**WORK TO COMPLETE**
Please reproduce all of the data exactly as it appears, but skip the pictures.

[MATERIAL FOR THIS EXERCISE Boundary: Start]

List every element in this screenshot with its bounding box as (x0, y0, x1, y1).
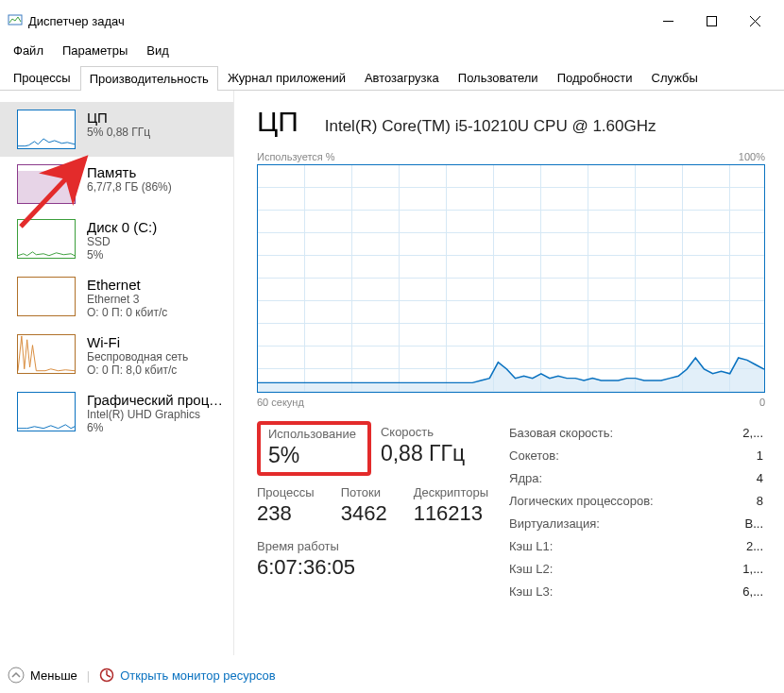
stat-handles: Дескрипторы 116213 (414, 485, 488, 526)
stat-speed-value: 0,88 ГГц (381, 441, 465, 466)
memory-thumb (17, 164, 76, 204)
svg-point-6 (9, 668, 24, 683)
info-l3-label: Кэш L3: (509, 582, 732, 602)
stat-utilization-label: Использование (268, 427, 356, 441)
sidebar-item-cpu[interactable]: ЦП 5% 0,88 ГГц (0, 102, 233, 157)
sidebar-item-wifi[interactable]: Wi-Fi Беспроводная сеть О: 0 П: 8,0 кбит… (0, 327, 233, 384)
info-virt-label: Виртуализация: (509, 514, 732, 534)
disk-thumb (17, 219, 76, 259)
maximize-button[interactable] (690, 8, 733, 34)
sidebar-gpu-sub: Intel(R) UHD Graphics (87, 408, 224, 421)
stat-handles-label: Дескрипторы (414, 485, 488, 499)
chart-ymax: 100% (739, 151, 765, 162)
detail-panel: ЦП Intel(R) Core(TM) i5-10210U CPU @ 1.6… (234, 91, 784, 655)
info-l3-value: 6,... (734, 582, 763, 602)
sidebar-memory-sub: 6,7/7,8 ГБ (86%) (87, 180, 224, 194)
tab-app-history[interactable]: Журнал приложений (218, 65, 355, 90)
tab-startup[interactable]: Автозагрузка (355, 65, 449, 90)
sidebar-item-gpu[interactable]: Графический процессор Intel(R) UHD Graph… (0, 384, 233, 442)
stat-utilization-value: 5% (268, 443, 356, 468)
tab-strip: Процессы Производительность Журнал прило… (0, 65, 784, 91)
footer: Меньше | Открыть монитор ресурсов (8, 667, 276, 684)
stat-speed: Скорость 0,88 ГГц (371, 421, 478, 476)
sidebar-disk-sub2: 5% (87, 248, 224, 262)
menu-file[interactable]: Файл (8, 42, 49, 59)
menu-options[interactable]: Параметры (57, 42, 133, 59)
stat-threads: Потоки 3462 (341, 485, 387, 526)
cpu-info-table: Базовая скорость:2,... Сокетов:1 Ядра:4 … (507, 421, 765, 604)
info-base-speed-label: Базовая скорость: (509, 423, 732, 444)
stat-uptime-label: Время работы (257, 539, 488, 553)
sidebar-ethernet-title: Ethernet (87, 277, 224, 293)
resource-monitor-label: Открыть монитор ресурсов (120, 668, 275, 683)
sidebar-item-ethernet[interactable]: Ethernet Ethernet 3 О: 0 П: 0 кбит/с (0, 269, 233, 327)
stat-threads-label: Потоки (341, 485, 387, 499)
sidebar-item-disk[interactable]: Диск 0 (C:) SSD 5% (0, 211, 233, 269)
stat-speed-label: Скорость (381, 425, 465, 439)
svg-rect-2 (707, 16, 716, 25)
app-icon (8, 12, 23, 30)
info-cores-label: Ядра: (509, 468, 732, 489)
chart-ylabel: Используется % (257, 151, 335, 162)
stat-handles-value: 116213 (414, 501, 488, 526)
sidebar-wifi-sub: Беспроводная сеть (87, 350, 224, 363)
titlebar: Диспетчер задач (0, 0, 784, 38)
stat-uptime: Время работы 6:07:36:05 (257, 539, 488, 580)
cpu-chart (257, 164, 765, 393)
info-logical-label: Логических процессоров: (509, 491, 732, 512)
stat-processes: Процессы 238 (257, 485, 315, 526)
tab-performance[interactable]: Производительность (80, 66, 218, 91)
sidebar-disk-title: Диск 0 (C:) (87, 219, 224, 235)
sidebar-gpu-title: Графический процессор (87, 392, 224, 408)
window-title: Диспетчер задач (28, 14, 125, 28)
tab-users[interactable]: Пользователи (449, 65, 548, 90)
sidebar: ЦП 5% 0,88 ГГц Память 6,7/7,8 ГБ (86%) Д… (0, 91, 234, 655)
wifi-thumb (17, 334, 76, 374)
menubar: Файл Параметры Вид (0, 38, 784, 65)
tab-services[interactable]: Службы (642, 65, 707, 90)
sidebar-item-memory[interactable]: Память 6,7/7,8 ГБ (86%) (0, 157, 233, 211)
info-l1-label: Кэш L1: (509, 536, 732, 557)
info-sockets-label: Сокетов: (509, 446, 732, 466)
stat-processes-value: 238 (257, 501, 315, 526)
stat-processes-label: Процессы (257, 485, 315, 499)
info-virt-value: В... (734, 514, 763, 534)
sidebar-wifi-title: Wi-Fi (87, 334, 224, 350)
info-l2-value: 1,... (734, 559, 763, 580)
info-cores-value: 4 (734, 468, 763, 489)
info-l1-value: 2... (734, 536, 763, 557)
sidebar-cpu-title: ЦП (87, 110, 224, 126)
info-base-speed-value: 2,... (734, 423, 763, 444)
tab-processes[interactable]: Процессы (4, 65, 80, 90)
svg-line-9 (107, 675, 111, 677)
menu-view[interactable]: Вид (141, 42, 175, 59)
gpu-thumb (17, 392, 76, 431)
collapse-label: Меньше (30, 668, 77, 683)
chart-xright: 0 (759, 397, 765, 408)
info-l2-label: Кэш L2: (509, 559, 732, 580)
sidebar-gpu-sub2: 6% (87, 421, 224, 434)
sidebar-memory-title: Память (87, 164, 224, 180)
sidebar-cpu-sub: 5% 0,88 ГГц (87, 126, 224, 139)
detail-subtitle: Intel(R) Core(TM) i5-10210U CPU @ 1.60GH… (325, 117, 656, 136)
info-sockets-value: 1 (734, 446, 763, 466)
sidebar-ethernet-sub: Ethernet 3 (87, 293, 224, 306)
sidebar-disk-sub: SSD (87, 235, 224, 248)
stat-threads-value: 3462 (341, 501, 387, 526)
stat-utilization: Использование 5% (257, 421, 371, 476)
sidebar-wifi-sub2: О: 0 П: 8,0 кбит/с (87, 363, 224, 377)
minimize-button[interactable] (646, 8, 690, 34)
detail-title: ЦП (257, 106, 298, 138)
resource-monitor-icon (99, 668, 114, 683)
sidebar-ethernet-sub2: О: 0 П: 0 кбит/с (87, 306, 224, 319)
ethernet-thumb (17, 277, 76, 316)
cpu-thumb (17, 110, 76, 149)
tab-details[interactable]: Подробности (548, 65, 642, 90)
collapse-button[interactable]: Меньше (8, 667, 77, 684)
close-button[interactable] (733, 8, 776, 34)
chart-xleft: 60 секунд (257, 397, 304, 408)
chevron-up-circle-icon (8, 667, 25, 684)
info-logical-value: 8 (734, 491, 763, 512)
stat-uptime-value: 6:07:36:05 (257, 555, 488, 580)
resource-monitor-link[interactable]: Открыть монитор ресурсов (99, 668, 275, 683)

[MATERIAL FOR THIS EXERCISE Boundary: End]

**SOLUTION**
List every element in this screenshot with its bounding box as (x0, y0, x1, y1).
stat-handles: Дескрипторы 116213 (414, 485, 488, 526)
stat-speed-value: 0,88 ГГц (381, 441, 465, 466)
memory-thumb (17, 164, 76, 204)
svg-point-6 (9, 668, 24, 683)
info-l3-label: Кэш L3: (509, 582, 732, 602)
stat-utilization-label: Использование (268, 427, 356, 441)
sidebar-item-cpu[interactable]: ЦП 5% 0,88 ГГц (0, 102, 233, 157)
sidebar-item-wifi[interactable]: Wi-Fi Беспроводная сеть О: 0 П: 8,0 кбит… (0, 327, 233, 384)
info-virt-label: Виртуализация: (509, 514, 732, 534)
disk-thumb (17, 219, 76, 259)
maximize-button[interactable] (690, 8, 733, 34)
sidebar-gpu-sub: Intel(R) UHD Graphics (87, 408, 224, 421)
stat-handles-label: Дескрипторы (414, 485, 488, 499)
chart-ymax: 100% (739, 151, 765, 162)
detail-panel: ЦП Intel(R) Core(TM) i5-10210U CPU @ 1.6… (234, 91, 784, 655)
info-l3-value: 6,... (734, 582, 763, 602)
sidebar-memory-sub: 6,7/7,8 ГБ (86%) (87, 180, 224, 194)
tab-app-history[interactable]: Журнал приложений (218, 65, 355, 90)
tab-startup[interactable]: Автозагрузка (355, 65, 449, 90)
sidebar-item-gpu[interactable]: Графический процессор Intel(R) UHD Graph… (0, 384, 233, 442)
stat-utilization-value: 5% (268, 443, 356, 468)
tab-strip: Процессы Производительность Журнал прило… (0, 65, 784, 91)
footer: Меньше | Открыть монитор ресурсов (8, 667, 276, 684)
stat-speed: Скорость 0,88 ГГц (371, 421, 478, 476)
sidebar-disk-sub2: 5% (87, 248, 224, 262)
menu-file[interactable]: Файл (8, 42, 49, 59)
menu-options[interactable]: Параметры (57, 42, 133, 59)
stat-threads: Потоки 3462 (341, 485, 387, 526)
cpu-info-table: Базовая скорость:2,... Сокетов:1 Ядра:4 … (507, 421, 765, 604)
info-base-speed-label: Базовая скорость: (509, 423, 732, 444)
stat-uptime-label: Время работы (257, 539, 488, 553)
sidebar-ethernet-title: Ethernet (87, 277, 224, 293)
resource-monitor-label: Открыть монитор ресурсов (120, 668, 275, 683)
sidebar-item-ethernet[interactable]: Ethernet Ethernet 3 О: 0 П: 0 кбит/с (0, 269, 233, 327)
stat-threads-label: Потоки (341, 485, 387, 499)
sidebar-item-disk[interactable]: Диск 0 (C:) SSD 5% (0, 211, 233, 269)
stat-speed-label: Скорость (381, 425, 465, 439)
svg-rect-2 (707, 16, 716, 25)
app-icon (8, 12, 23, 30)
info-cores-label: Ядра: (509, 468, 732, 489)
chart-ylabel: Используется % (257, 151, 335, 162)
stat-handles-value: 116213 (414, 501, 488, 526)
sidebar-wifi-sub: Беспроводная сеть (87, 350, 224, 363)
titlebar: Диспетчер задач (0, 0, 784, 38)
stat-uptime: Время работы 6:07:36:05 (257, 539, 488, 580)
cpu-chart (257, 164, 765, 393)
info-logical-label: Логических процессоров: (509, 491, 732, 512)
stat-processes: Процессы 238 (257, 485, 315, 526)
tab-performance[interactable]: Производительность (80, 66, 218, 91)
sidebar-disk-title: Диск 0 (C:) (87, 219, 224, 235)
sidebar-gpu-title: Графический процессор (87, 392, 224, 408)
window-title: Диспетчер задач (28, 14, 125, 28)
tab-users[interactable]: Пользователи (449, 65, 548, 90)
sidebar: ЦП 5% 0,88 ГГц Память 6,7/7,8 ГБ (86%) Д… (0, 91, 234, 655)
wifi-thumb (17, 334, 76, 374)
menubar: Файл Параметры Вид (0, 38, 784, 65)
tab-services[interactable]: Службы (642, 65, 707, 90)
sidebar-item-memory[interactable]: Память 6,7/7,8 ГБ (86%) (0, 157, 233, 211)
info-l1-label: Кэш L1: (509, 536, 732, 557)
info-sockets-label: Сокетов: (509, 446, 732, 466)
stat-processes-value: 238 (257, 501, 315, 526)
stat-processes-label: Процессы (257, 485, 315, 499)
info-virt-value: В... (734, 514, 763, 534)
sidebar-wifi-title: Wi-Fi (87, 334, 224, 350)
info-l2-value: 1,... (734, 559, 763, 580)
info-cores-value: 4 (734, 468, 763, 489)
info-l1-value: 2... (734, 536, 763, 557)
sidebar-cpu-title: ЦП (87, 110, 224, 126)
info-base-speed-value: 2,... (734, 423, 763, 444)
tab-processes[interactable]: Процессы (4, 65, 80, 90)
svg-line-9 (107, 675, 111, 677)
menu-view[interactable]: Вид (141, 42, 175, 59)
gpu-thumb (17, 392, 76, 431)
collapse-label: Меньше (30, 668, 77, 683)
chart-xright: 0 (759, 397, 765, 408)
info-l2-label: Кэш L2: (509, 559, 732, 580)
sidebar-gpu-sub2: 6% (87, 421, 224, 434)
sidebar-memory-title: Память (87, 164, 224, 180)
sidebar-cpu-sub: 5% 0,88 ГГц (87, 126, 224, 139)
detail-subtitle: Intel(R) Core(TM) i5-10210U CPU @ 1.60GH… (325, 117, 656, 136)
info-sockets-value: 1 (734, 446, 763, 466)
sidebar-ethernet-sub: Ethernet 3 (87, 293, 224, 306)
sidebar-disk-sub: SSD (87, 235, 224, 248)
stat-threads-value: 3462 (341, 501, 387, 526)
stat-utilization: Использование 5% (257, 421, 371, 476)
sidebar-wifi-sub2: О: 0 П: 8,0 кбит/с (87, 363, 224, 377)
minimize-button[interactable] (646, 8, 690, 34)
detail-title: ЦП (257, 106, 298, 138)
resource-monitor-icon (99, 668, 114, 683)
sidebar-ethernet-sub2: О: 0 П: 0 кбит/с (87, 306, 224, 319)
ethernet-thumb (17, 277, 76, 316)
cpu-thumb (17, 110, 76, 149)
tab-details[interactable]: Подробности (548, 65, 642, 90)
collapse-button[interactable]: Меньше (8, 667, 77, 684)
close-button[interactable] (733, 8, 776, 34)
chart-xleft: 60 секунд (257, 397, 304, 408)
chevron-up-circle-icon (8, 667, 25, 684)
info-logical-value: 8 (734, 491, 763, 512)
stat-uptime-value: 6:07:36:05 (257, 555, 488, 580)
resource-monitor-link[interactable]: Открыть монитор ресурсов (99, 668, 275, 683)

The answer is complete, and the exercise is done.